§ **YOUR OBJECTIVE**:
Using the listing below, report each line holding the string "Desktop".
>>>
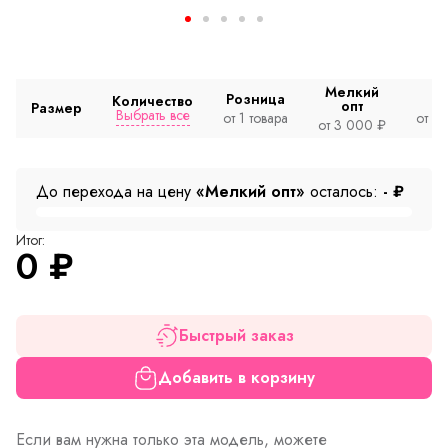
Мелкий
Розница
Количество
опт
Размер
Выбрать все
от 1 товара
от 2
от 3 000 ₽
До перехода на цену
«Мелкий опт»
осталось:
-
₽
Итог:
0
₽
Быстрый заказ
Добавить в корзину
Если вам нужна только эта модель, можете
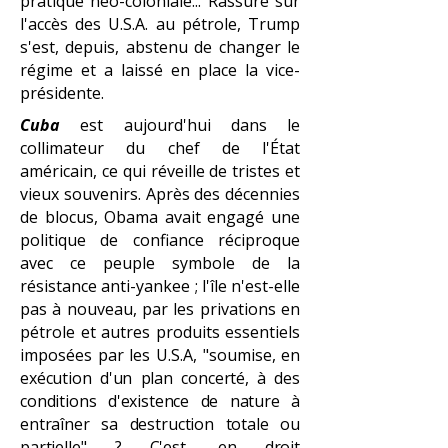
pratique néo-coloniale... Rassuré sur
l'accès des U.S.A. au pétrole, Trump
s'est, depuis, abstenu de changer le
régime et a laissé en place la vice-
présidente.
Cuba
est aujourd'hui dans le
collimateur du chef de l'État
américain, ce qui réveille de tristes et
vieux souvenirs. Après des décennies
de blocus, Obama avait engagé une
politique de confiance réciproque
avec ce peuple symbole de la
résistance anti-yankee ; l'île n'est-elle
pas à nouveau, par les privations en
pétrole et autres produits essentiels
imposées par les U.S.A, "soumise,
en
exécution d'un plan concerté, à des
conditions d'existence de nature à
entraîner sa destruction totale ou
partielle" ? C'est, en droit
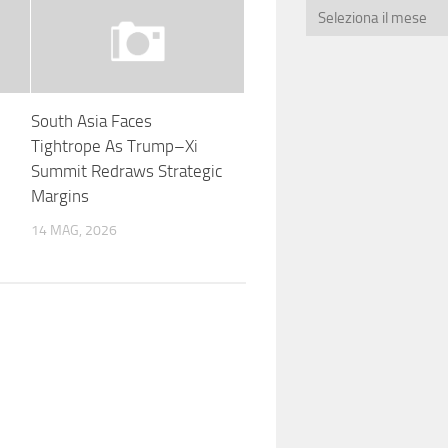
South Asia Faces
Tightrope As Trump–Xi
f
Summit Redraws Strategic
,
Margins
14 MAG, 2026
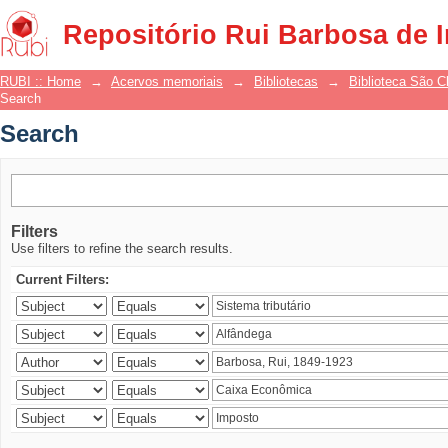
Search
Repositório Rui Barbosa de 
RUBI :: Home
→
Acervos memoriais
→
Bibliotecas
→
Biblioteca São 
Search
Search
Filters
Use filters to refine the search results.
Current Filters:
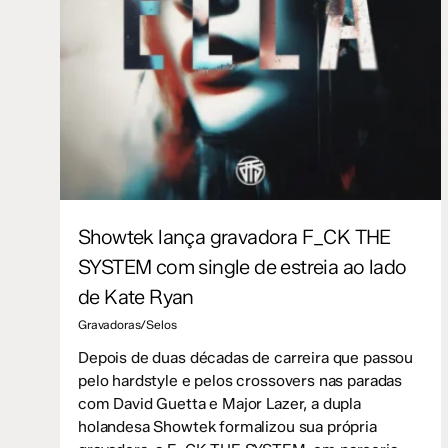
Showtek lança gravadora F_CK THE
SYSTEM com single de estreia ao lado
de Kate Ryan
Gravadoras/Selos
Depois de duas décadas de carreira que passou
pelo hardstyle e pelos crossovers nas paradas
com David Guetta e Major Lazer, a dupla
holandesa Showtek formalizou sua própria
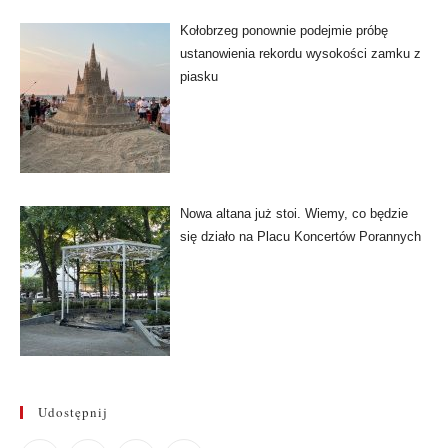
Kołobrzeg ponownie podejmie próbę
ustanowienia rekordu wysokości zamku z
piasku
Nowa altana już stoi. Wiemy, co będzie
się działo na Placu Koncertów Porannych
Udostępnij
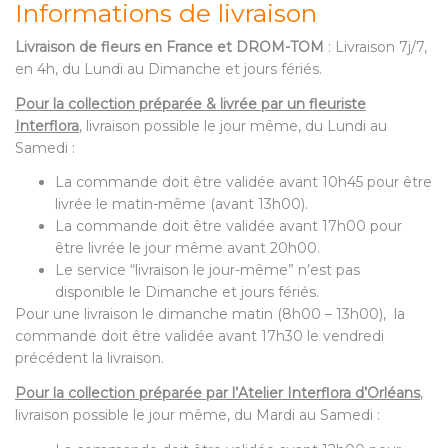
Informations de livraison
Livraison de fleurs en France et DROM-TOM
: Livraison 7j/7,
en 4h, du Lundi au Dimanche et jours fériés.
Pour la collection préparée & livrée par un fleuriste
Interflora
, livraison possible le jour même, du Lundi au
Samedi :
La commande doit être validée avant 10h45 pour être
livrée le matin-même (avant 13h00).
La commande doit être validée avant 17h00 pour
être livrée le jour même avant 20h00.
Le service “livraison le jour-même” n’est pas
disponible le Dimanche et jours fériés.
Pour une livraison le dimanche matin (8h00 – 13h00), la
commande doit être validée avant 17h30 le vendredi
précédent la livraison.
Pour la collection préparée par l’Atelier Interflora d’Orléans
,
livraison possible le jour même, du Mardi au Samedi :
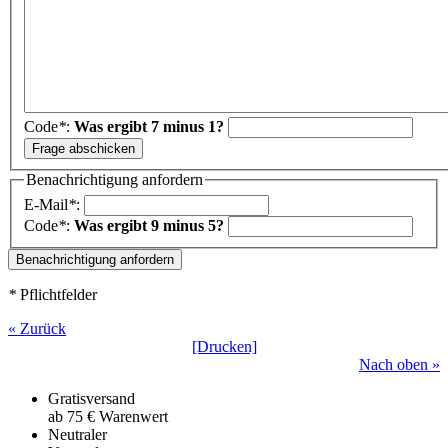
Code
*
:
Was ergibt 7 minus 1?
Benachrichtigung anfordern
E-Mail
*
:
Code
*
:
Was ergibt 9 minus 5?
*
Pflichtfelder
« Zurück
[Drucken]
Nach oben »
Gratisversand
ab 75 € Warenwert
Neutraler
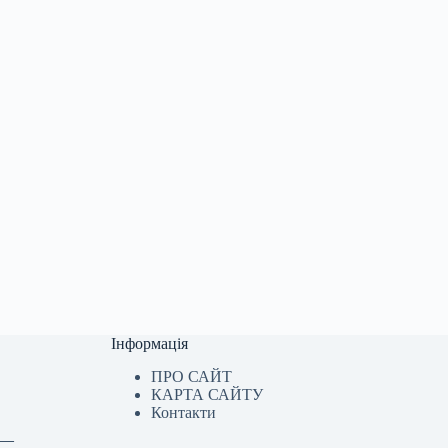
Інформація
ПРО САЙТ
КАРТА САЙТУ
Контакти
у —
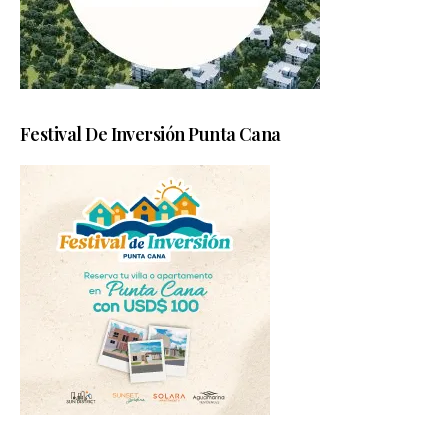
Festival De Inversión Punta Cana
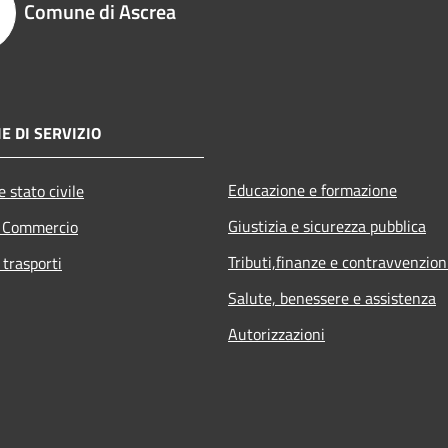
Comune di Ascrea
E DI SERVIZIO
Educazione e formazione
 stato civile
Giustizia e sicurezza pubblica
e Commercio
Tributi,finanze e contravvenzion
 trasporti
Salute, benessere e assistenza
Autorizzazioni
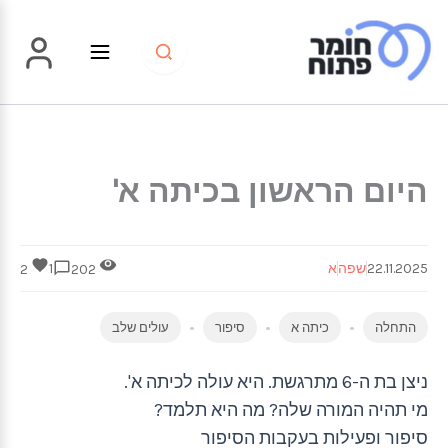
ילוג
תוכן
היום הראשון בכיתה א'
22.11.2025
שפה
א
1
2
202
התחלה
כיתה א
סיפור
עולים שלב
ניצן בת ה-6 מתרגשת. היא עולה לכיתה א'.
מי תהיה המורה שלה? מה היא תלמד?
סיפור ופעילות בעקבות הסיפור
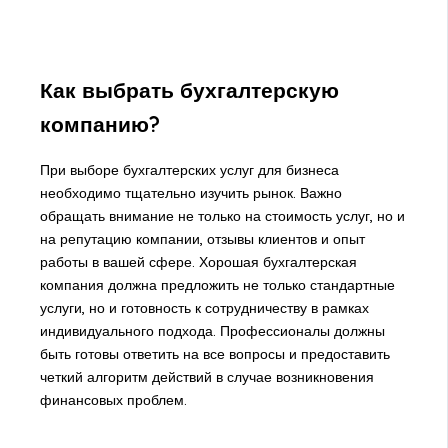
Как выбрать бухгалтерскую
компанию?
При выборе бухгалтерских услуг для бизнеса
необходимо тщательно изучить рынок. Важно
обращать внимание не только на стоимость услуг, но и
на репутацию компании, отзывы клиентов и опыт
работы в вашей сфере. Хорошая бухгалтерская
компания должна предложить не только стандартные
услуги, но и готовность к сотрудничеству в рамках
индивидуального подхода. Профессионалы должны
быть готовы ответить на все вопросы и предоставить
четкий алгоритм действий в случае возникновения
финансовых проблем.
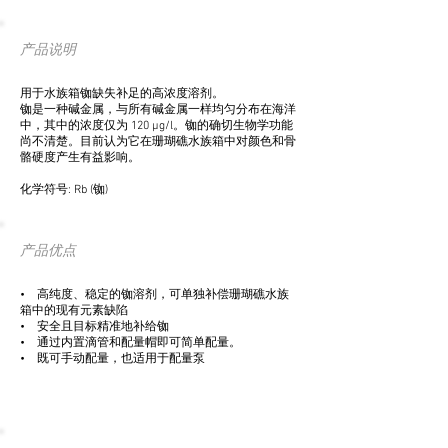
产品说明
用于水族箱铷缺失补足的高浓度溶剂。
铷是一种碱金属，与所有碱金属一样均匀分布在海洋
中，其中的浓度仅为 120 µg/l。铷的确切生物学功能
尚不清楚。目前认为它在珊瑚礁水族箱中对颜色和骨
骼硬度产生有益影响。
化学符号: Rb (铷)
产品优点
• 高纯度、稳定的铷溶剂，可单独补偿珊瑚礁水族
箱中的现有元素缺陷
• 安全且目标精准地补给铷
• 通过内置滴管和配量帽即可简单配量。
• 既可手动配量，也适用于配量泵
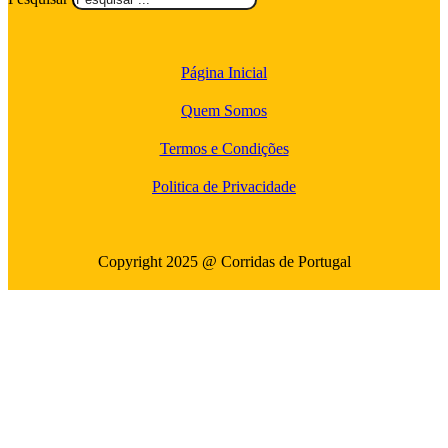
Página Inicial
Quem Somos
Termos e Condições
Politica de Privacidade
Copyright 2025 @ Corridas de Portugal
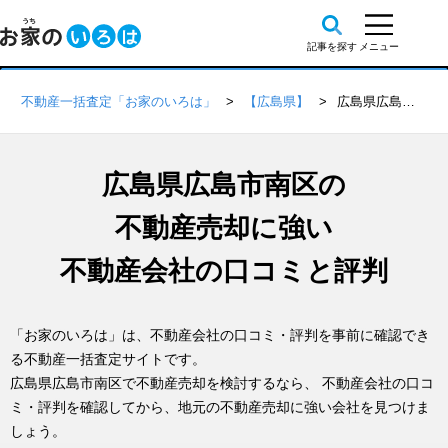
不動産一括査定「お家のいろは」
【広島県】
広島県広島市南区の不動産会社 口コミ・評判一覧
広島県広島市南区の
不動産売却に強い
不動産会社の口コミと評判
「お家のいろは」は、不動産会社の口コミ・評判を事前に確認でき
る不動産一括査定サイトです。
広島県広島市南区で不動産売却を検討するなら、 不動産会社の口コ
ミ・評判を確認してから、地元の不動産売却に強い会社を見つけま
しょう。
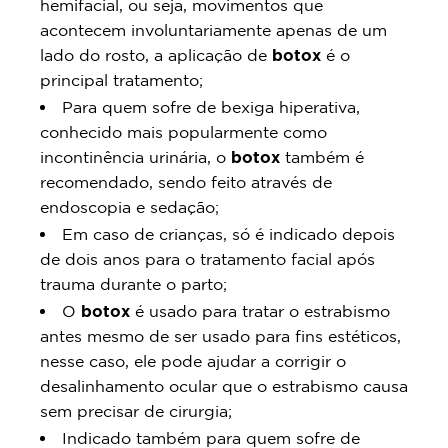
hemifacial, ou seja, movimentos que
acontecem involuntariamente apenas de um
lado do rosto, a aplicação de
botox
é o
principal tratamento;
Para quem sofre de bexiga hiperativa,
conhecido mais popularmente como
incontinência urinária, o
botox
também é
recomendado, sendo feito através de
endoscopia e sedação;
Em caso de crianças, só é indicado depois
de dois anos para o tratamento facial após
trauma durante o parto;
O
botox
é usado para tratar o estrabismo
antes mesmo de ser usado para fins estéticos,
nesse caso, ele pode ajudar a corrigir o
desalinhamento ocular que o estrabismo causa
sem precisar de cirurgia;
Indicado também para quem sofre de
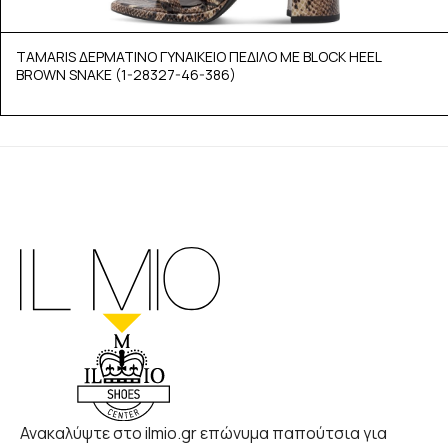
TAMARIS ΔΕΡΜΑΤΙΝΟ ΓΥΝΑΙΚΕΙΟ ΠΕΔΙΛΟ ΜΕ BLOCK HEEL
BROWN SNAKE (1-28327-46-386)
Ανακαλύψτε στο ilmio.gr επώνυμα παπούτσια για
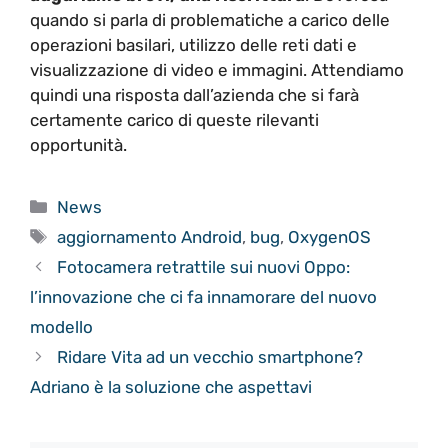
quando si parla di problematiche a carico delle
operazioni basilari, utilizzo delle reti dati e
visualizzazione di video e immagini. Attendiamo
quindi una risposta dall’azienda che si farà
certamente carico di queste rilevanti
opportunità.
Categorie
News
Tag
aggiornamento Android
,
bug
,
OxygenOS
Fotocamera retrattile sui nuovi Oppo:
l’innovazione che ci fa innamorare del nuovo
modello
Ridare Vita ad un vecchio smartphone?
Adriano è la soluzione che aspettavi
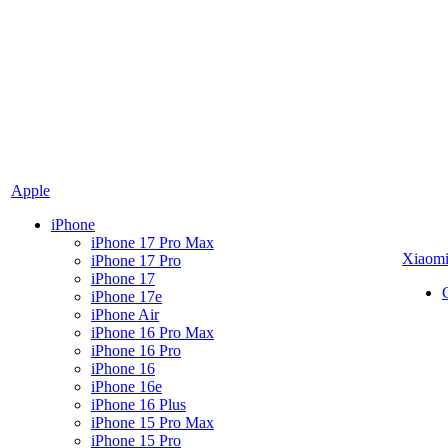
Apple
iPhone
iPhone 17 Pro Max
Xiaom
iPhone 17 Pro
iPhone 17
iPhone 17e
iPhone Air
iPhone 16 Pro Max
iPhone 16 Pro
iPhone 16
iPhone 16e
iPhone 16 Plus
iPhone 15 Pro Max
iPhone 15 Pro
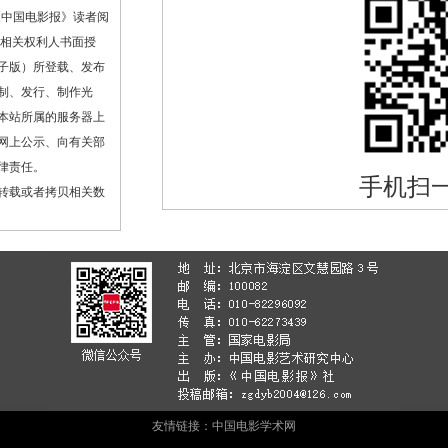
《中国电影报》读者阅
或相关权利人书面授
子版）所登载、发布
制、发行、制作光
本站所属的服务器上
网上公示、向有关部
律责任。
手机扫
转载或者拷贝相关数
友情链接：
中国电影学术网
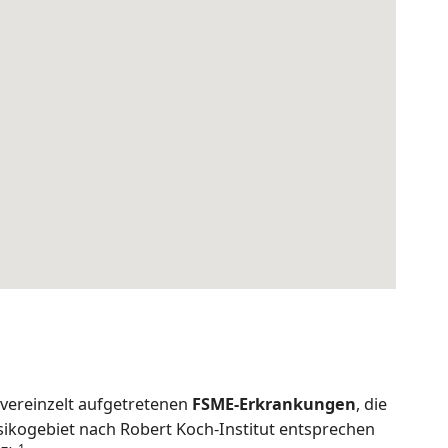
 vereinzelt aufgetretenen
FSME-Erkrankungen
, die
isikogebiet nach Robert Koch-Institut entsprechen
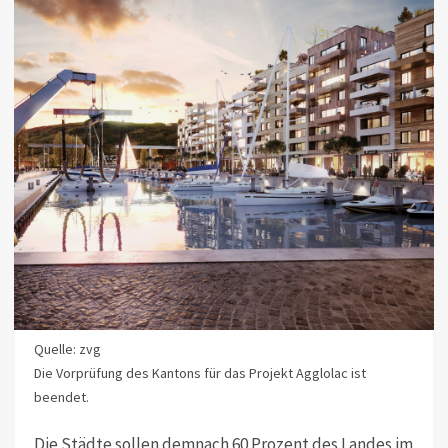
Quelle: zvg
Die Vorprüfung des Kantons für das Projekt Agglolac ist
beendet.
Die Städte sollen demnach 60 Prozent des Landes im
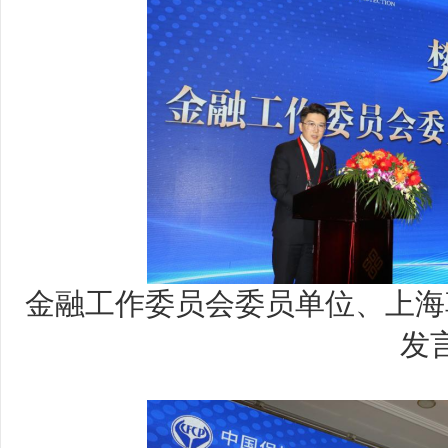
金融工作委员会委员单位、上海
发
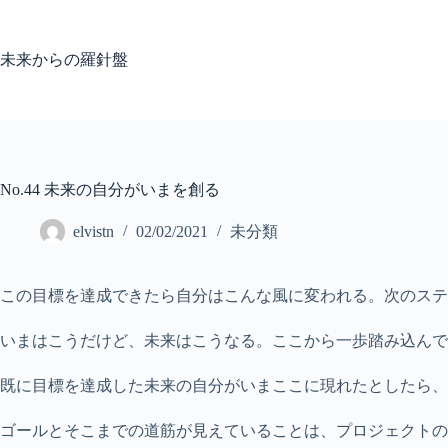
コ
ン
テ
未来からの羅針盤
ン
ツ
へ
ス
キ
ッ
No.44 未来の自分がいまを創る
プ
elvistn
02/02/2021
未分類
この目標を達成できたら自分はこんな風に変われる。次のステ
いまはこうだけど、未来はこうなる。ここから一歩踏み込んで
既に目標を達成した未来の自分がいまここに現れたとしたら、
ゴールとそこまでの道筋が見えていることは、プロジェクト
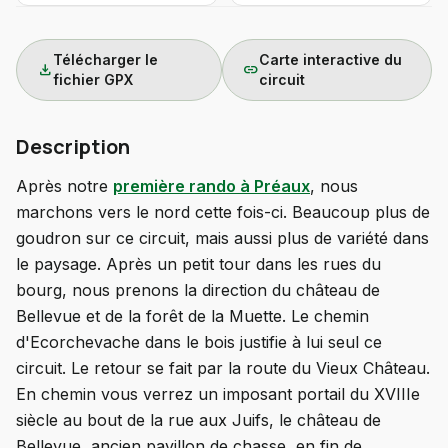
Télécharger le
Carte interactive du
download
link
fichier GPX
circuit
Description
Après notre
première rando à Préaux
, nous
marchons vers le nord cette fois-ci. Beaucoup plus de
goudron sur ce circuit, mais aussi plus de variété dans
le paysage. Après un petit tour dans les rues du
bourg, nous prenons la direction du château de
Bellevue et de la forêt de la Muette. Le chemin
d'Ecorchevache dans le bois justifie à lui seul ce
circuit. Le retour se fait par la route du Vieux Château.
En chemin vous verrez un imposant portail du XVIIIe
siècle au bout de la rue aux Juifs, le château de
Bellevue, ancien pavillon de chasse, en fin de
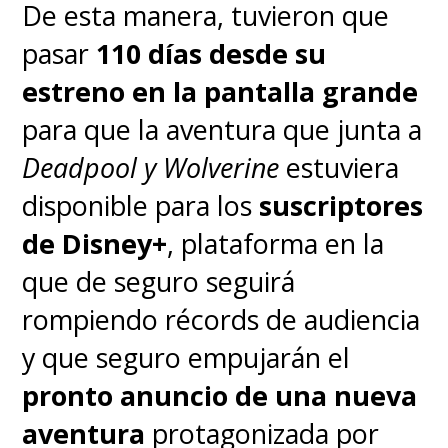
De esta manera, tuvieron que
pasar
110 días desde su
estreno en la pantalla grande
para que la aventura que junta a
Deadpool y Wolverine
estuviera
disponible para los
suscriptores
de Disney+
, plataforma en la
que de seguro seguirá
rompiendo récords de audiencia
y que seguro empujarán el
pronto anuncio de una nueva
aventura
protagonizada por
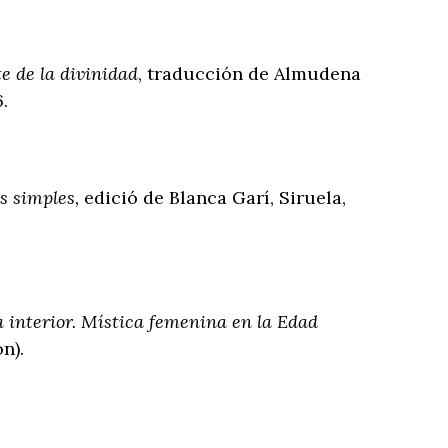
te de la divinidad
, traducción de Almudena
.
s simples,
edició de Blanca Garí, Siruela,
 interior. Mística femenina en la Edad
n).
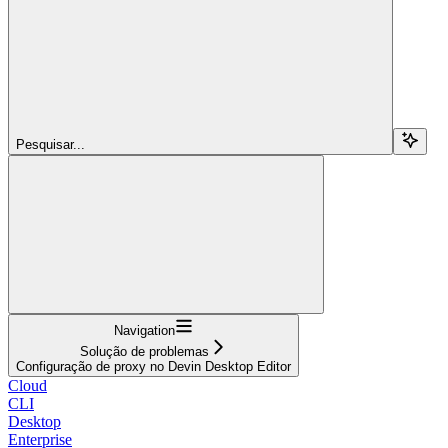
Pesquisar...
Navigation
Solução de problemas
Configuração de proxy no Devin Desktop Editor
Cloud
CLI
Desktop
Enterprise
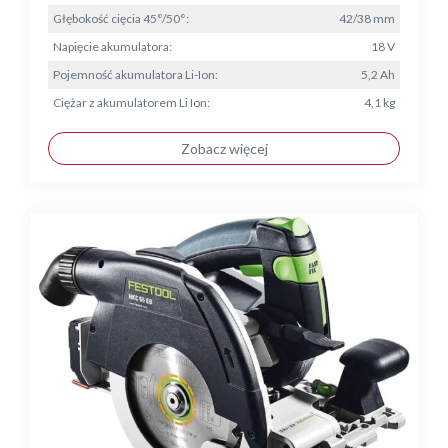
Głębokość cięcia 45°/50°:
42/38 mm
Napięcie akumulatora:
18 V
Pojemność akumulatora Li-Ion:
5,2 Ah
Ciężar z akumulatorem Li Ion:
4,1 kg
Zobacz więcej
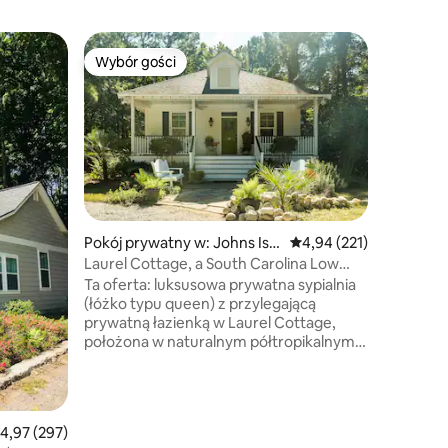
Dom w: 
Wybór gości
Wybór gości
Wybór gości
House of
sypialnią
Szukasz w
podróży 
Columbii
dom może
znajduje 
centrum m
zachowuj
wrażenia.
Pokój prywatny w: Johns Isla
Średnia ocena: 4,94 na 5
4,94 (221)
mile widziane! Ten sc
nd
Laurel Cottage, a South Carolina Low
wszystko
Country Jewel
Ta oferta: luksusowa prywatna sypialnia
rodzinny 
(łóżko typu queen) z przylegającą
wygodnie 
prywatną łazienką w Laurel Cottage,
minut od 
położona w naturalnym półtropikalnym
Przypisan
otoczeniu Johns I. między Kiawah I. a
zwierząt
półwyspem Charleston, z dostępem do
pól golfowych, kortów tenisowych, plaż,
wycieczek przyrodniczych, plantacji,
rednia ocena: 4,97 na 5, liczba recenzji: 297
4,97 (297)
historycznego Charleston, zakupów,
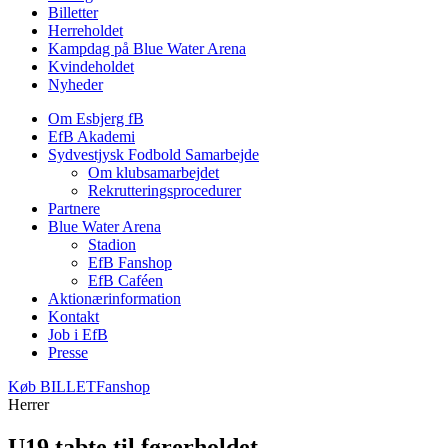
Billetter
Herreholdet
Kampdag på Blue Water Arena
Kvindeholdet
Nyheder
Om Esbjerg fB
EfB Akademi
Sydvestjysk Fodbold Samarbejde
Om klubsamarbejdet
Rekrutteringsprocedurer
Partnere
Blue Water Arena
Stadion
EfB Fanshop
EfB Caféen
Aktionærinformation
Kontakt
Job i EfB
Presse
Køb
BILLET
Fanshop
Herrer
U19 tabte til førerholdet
<<<
§ **REPLY TO THE TASK**:
Configuração de proxy no Devin Desktop Editor
Desktop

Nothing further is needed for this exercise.